CBN Demands Recapitalisation of DFIs to Bridge N230tn Gap

CBN Demands Recapitalisation of DFIs to Bridge N230tn Gap

The Central Bank of Nigeria (CBN) has declared the country’s development finance sector critically undersized and in urgent need of a total overhaul. Speaking at the World Bank’s Nigeria Development Update in Abuja, CBN Deputy Governor Mohammed Sani Abdullahi revealed a staggering ₦230 trillion financing gap for micro, small, and medium enterprises (MSMEs). Nigeria’s current Development Finance Institutions (DFIs), including the Bank of Industry and the Development Bank of Nigeria, possess a combined asset base of just ₦8 trillion. This massive deficit leaves the backbone of the Nigerian economy without the credit necessary to drive industrial growth or job creation.

The apex bank is explicitly rejecting a return to “administratively directed credit,” where commercial banks are forced to lend to specific sectors. Abdullahi argued that such policies have historically failed because they ignore the risk appetite and independent assessments of private lenders. Instead, the CBN wants to make DFIs “bankable and investable” to attract private sector capital. The goal is to move beyond mere government bailouts toward a market-driven system that can deploy capital at a scale far beyond the reach of the public treasury.

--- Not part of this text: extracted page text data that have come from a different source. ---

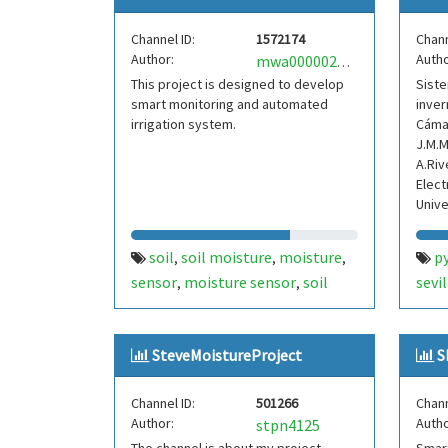
Channel ID:
1572174
Chann
Author:
Autho
mwa0000024738304
This project is designed to develop
Siste
smart monitoring and automated
inver
irrigation system.
Cámar
J.M.M
A.Riv
Elect
Unive
soil
soil moisture
moisture
p
,
,
,
sensor
moisture sensor
soil
sevil
,
,
moisture sensor
ir
ir sensor
univ
,
,
mois
SteveMoistureProject
S
Channel ID:
501266
Chann
Author:
Autho
stpn4125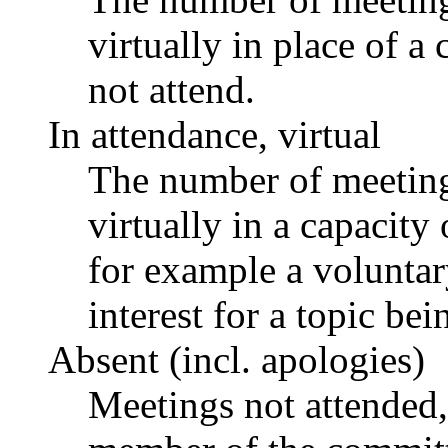
virtually in place of
not attend.
In attendance, virtual
The number of meetings
virtually in a capacit
for example a voluntar
interest for a topic bei
Absent (incl. apologies)
Meetings not attended,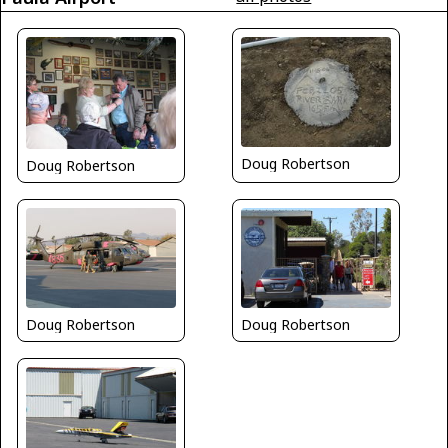
Doug Robertson
Doug Robertson
Doug Robertson
Doug Robertson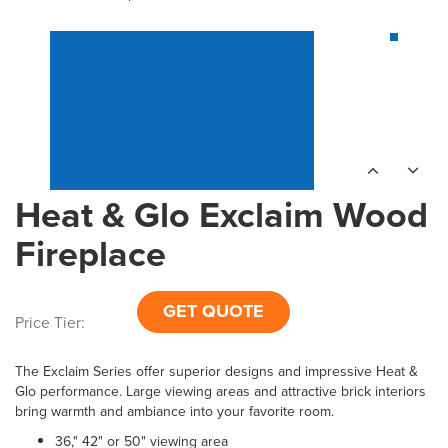
Heat & Glo Exclaim Wood
Fireplace
GET QUOTE
Price Tier:
The Exclaim Series offer superior designs and impressive Heat &
Glo performance. Large viewing areas and attractive brick interiors
bring warmth and ambiance into your favorite room.
36," 42" or 50" viewing area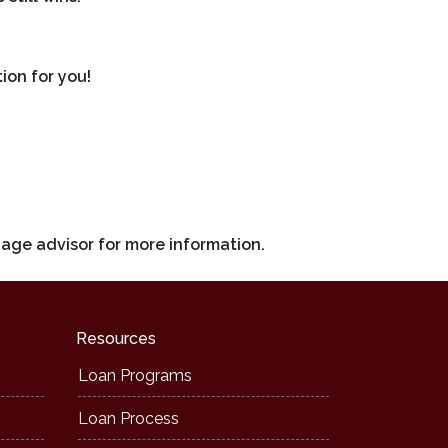
ion for you!
gage advisor for more information.
Resources
Loan Programs
Loan Process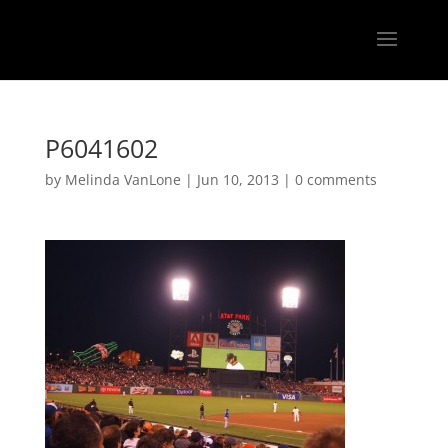
P6041602
by
Melinda VanLone
|
Jun 10, 2013
|
0 comments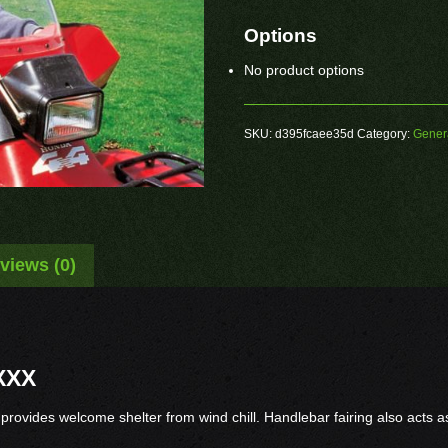
Options
No product options
SKU:
d395fcaee35d
Category:
Gener
views (0)
XXX
 provides welcome shelter from wind chill. Handlebar fairing also acts 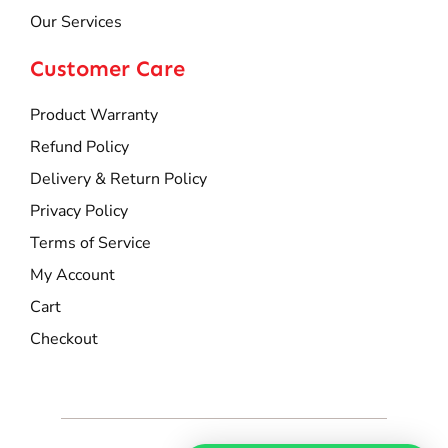
Our Services
Customer Care
Product Warranty
Refund Policy
Delivery & Return Policy
Privacy Policy
Terms of Service
My Account
Cart
Checkout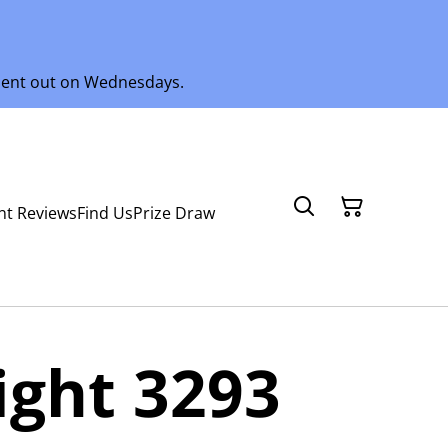
 sent out on Wednesdays.
nt Reviews
Find Us
Prize Draw
ght 3293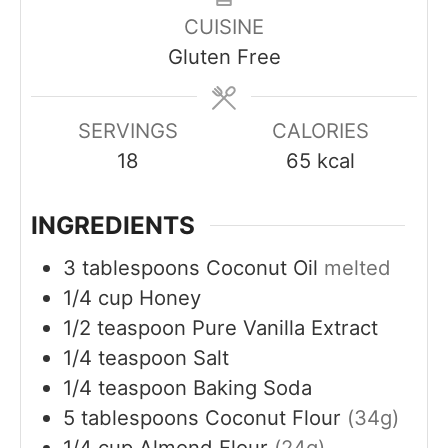
n
s
s
e
CUISINE
u
s
Gluten Free
t
e
s
SERVINGS
CALORIES
18
65
kcal
INGREDIENTS
3
tablespoons
Coconut Oil
melted
1/4
cup
Honey
1/2
teaspoon
Pure Vanilla Extract
1/4
teaspoon
Salt
1/4
teaspoon
Baking Soda
5
tablespoons
Coconut Flour
(34g)
1/4
cup
Almond Flour
(24g)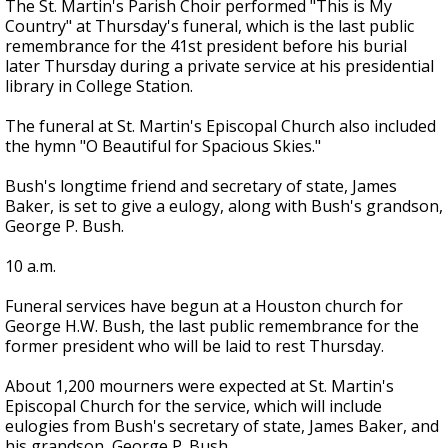
The St. Martin's Parish Choir performed "This is My
Country" at Thursday's funeral, which is the last public
remembrance for the 41st president before his burial
later Thursday during a private service at his presidential
library in College Station.
The funeral at St. Martin's Episcopal Church also included
the hymn "O Beautiful for Spacious Skies."
Bush's longtime friend and secretary of state, James
Baker, is set to give a eulogy, along with Bush's grandson,
George P. Bush.
10 a.m.
Funeral services have begun at a Houston church for
George H.W. Bush, the last public remembrance for the
former president who will be laid to rest Thursday.
About 1,200 mourners were expected at St. Martin's
Episcopal Church for the service, which will include
eulogies from Bush's secretary of state, James Baker, and
his grandson, George P. Bush.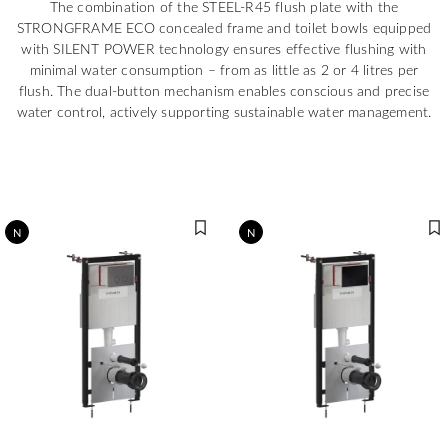
The combination of the STEEL-R45 flush plate with the
STRONGFRAME ECO concealed frame and toilet bowls equipped
with SILENT POWER technology ensures effective flushing with
minimal water consumption – from as little as 2 or 4 litres per
flush. The dual-button mechanism enables conscious and precise
water control, actively supporting sustainable water management.
N
N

Structural decay and poor governance currently hobble many of these institutions. High levels of non-performing loans have drained the lending capacity of agencies like the Bank of Agriculture and the Federal Mortgage Bank of Nigeria. The CBN and the Ministry of Finance, as major shareholders, are now reviewing the entire sector to correct distorted incentives and strengthen risk management. Without these reforms, officials warn that simply injecting new capital would be akin to pouring water into a leaky bucket.

Despite the credit squeeze and high interest rates, Nigerian business activity has shown surprising resilience in early 2026. The Purchasing Managers’ Index (PMI) remains above the 50-point threshold, indicating that the private sector is still expanding. This appetite for growth suggests that if the financing gap were bridged, the economic payoff would be substantial. The World Bank corroborated this view, noting that Nigeria’s external reserves and exchange rate stability have improved significantly following recent macroeconomic reforms.

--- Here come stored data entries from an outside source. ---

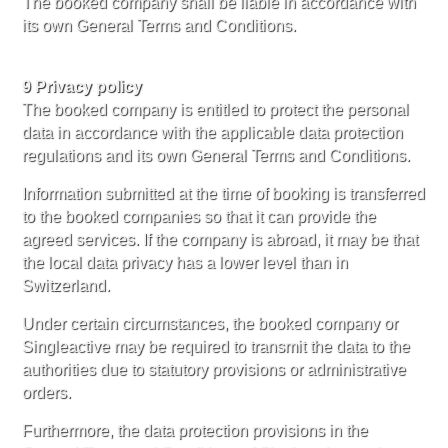
The booked company shall be liable in accordance with
its own General Terms and Conditions.
9 Privacy policy
The booked company is entitled to protect the personal
data in accordance with the applicable data protection
regulations and its own General Terms and Conditions.
Information submitted at the time of booking is transferred
to the booked companies so that it can provide the
agreed services. If the company is abroad, it may be that
the local data privacy has a lower level than in
Switzerland.
Under certain circumstances, the booked company or
Singleactive may be required to transmit the data to the
authorities due to statutory provisions or administrative
orders.
Furthermore, the data protection provisions in the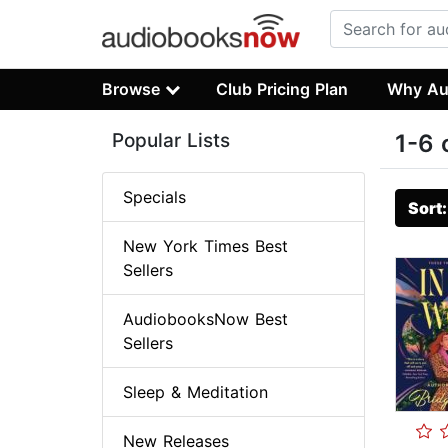
Browse
Club Pricing Plan
Why Au
Popular Lists
1-6 
Specials
Sort
New York Times Best
Sellers
AudiobooksNow Best
Sellers
Sleep & Meditation
New Releases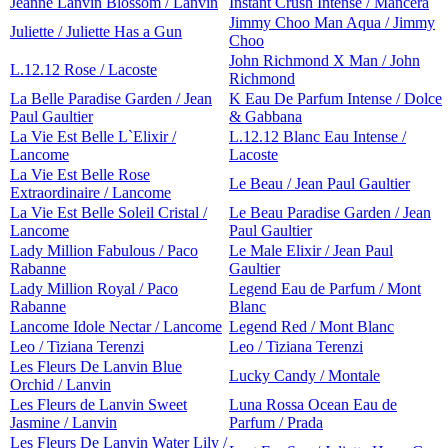
Jeanne Lanvin Blossom / Lanvin
Instant Crush Intense / Mancera
Jimmy Choo Man Aqua / Jimmy
Juliette / Juliette Has a Gun
Choo
John Richmond X Man / John
L.12.12 Rose / Lacoste
Richmond
La Belle Paradise Garden / Jean
K Eau De Parfum Intense / Dolce
Paul Gaultier
& Gabbana
La Vie Est Belle L`Elixir /
L.12.12 Blanc Eau Intense /
Lancome
Lacoste
La Vie Est Belle Rose
Le Beau / Jean Paul Gaultier
Extraordinaire / Lancome
La Vie Est Belle Soleil Cristal /
Le Beau Paradise Garden / Jean
Lancome
Paul Gaultier
Lady Million Fabulous / Paco
Le Male Elixir / Jean Paul
Rabanne
Gaultier
Lady Million Royal / Paco
Legend Eau de Parfum / Mont
Rabanne
Blanc
Lancome Idole Nectar / Lancome
Legend Red / Mont Blanc
Leo / Tiziana Terenzi
Leo / Tiziana Terenzi
Les Fleurs De Lanvin Blue
Lucky Candy / Montale
Orchid / Lanvin
Les Fleurs de Lanvin Sweet
Luna Rossa Ocean Eau de
Jasmine / Lanvin
Parfum / Prada
Les Fleurs De Lanvin Water Lily /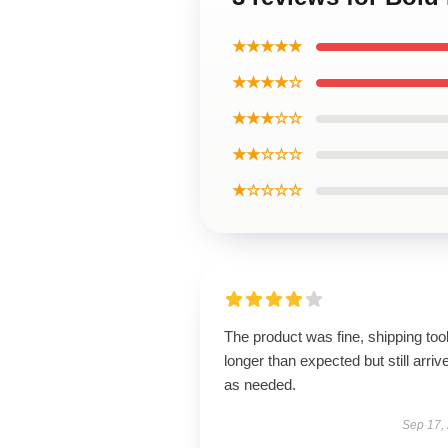
★★★★★
★★★★☆
★★★☆☆
★★☆☆☆
★☆☆☆☆
The product was fine, shipping too
longer than expected but still arriv
as needed.
Sep 17,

The World Bank’s Lead Economist, Fiseha Haile, warned that while the “macro-fundamentals” are stronger, the economy remains vulnerable to external shocks. Global interest rates and the ongoing conflict in the Middle East threaten to raise borrowing costs and reduce foreign investment. To counter these risks, the Bank recommends keeping monetary policy tight to anchor inflation while introducing supply-side reforms. One key proposal includes reopening fuel imports to restore competition and lower the energy costs that currently handicap Nigerian manufacturers.

The path to closing the ₦230 trillion gap relies on a difficult transition from state-led lending to a sophisticated, private-sector-aligned development finance model. The government is betting that a more transparent and efficient DFI sector will serve as a magnet for the trillions in idle domestic and international capital. If successful, this restructuring could transform the MSME sector from a struggling survivalist tier into a primary engine of national wealth.